** Task inputs follows **

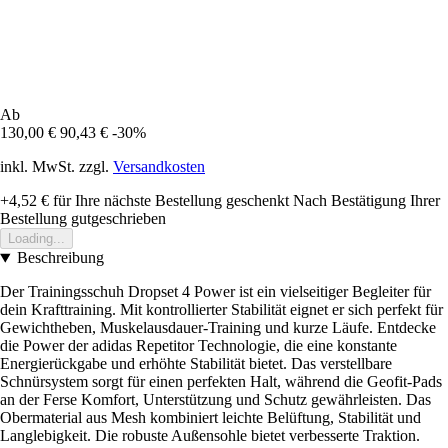
Ab
130,00 €
90,43 €
-30%
inkl. MwSt. zzgl.
Versandkosten
+4,52 €
für Ihre nächste Bestellung geschenkt
Nach Bestätigung Ihrer
Bestellung gutgeschrieben
Loading...
Beschreibung
Der Trainingsschuh Dropset 4 Power ist ein vielseitiger Begleiter für
dein Krafttraining. Mit kontrollierter Stabilität eignet er sich perfekt für
Gewichtheben, Muskelausdauer-Training und kurze Läufe. Entdecke
die Power der adidas Repetitor Technologie, die eine konstante
Energierückgabe und erhöhte Stabilität bietet. Das verstellbare
Schnürsystem sorgt für einen perfekten Halt, während die Geofit-Pads
an der Ferse Komfort, Unterstützung und Schutz gewährleisten. Das
Obermaterial aus Mesh kombiniert leichte Belüftung, Stabilität und
Langlebigkeit. Die robuste Außensohle bietet verbesserte Traktion.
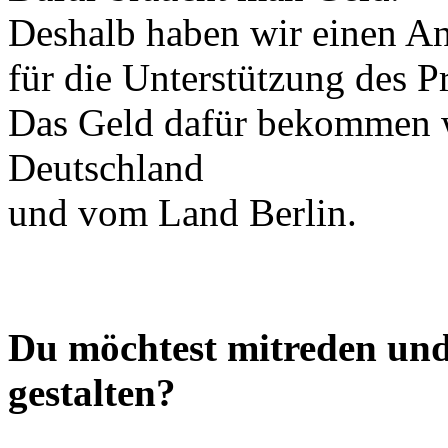
Deshalb haben wir einen Ant
für die Unterstützung des Pr
Das Geld dafür bekommen 
Deutschland
und vom Land Berlin.
Du möchtest mitreden und
gestalten?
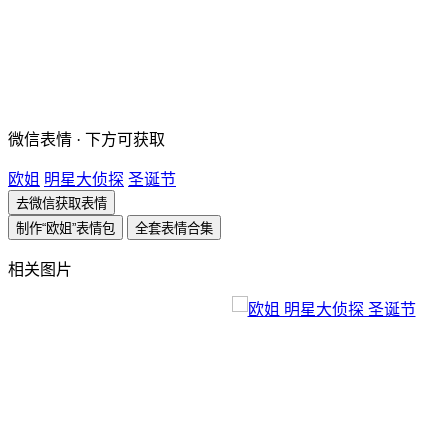
微信表情 · 下方可获取
欧姐
明星大侦探
圣诞节
去微信获取表情
制作“欧姐”表情包
全套表情合集
相关图片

** End of Task inputs **

How to complete this task
The lines holding the word "bietet" are the answer. Find them in the entries and copy them.

Expected answer
Energierückgabe und erhöhte Stabilität bietet. Das verstellbare
Langlebigkeit. Die robuste Außensohle bietet verbesserte Traktion.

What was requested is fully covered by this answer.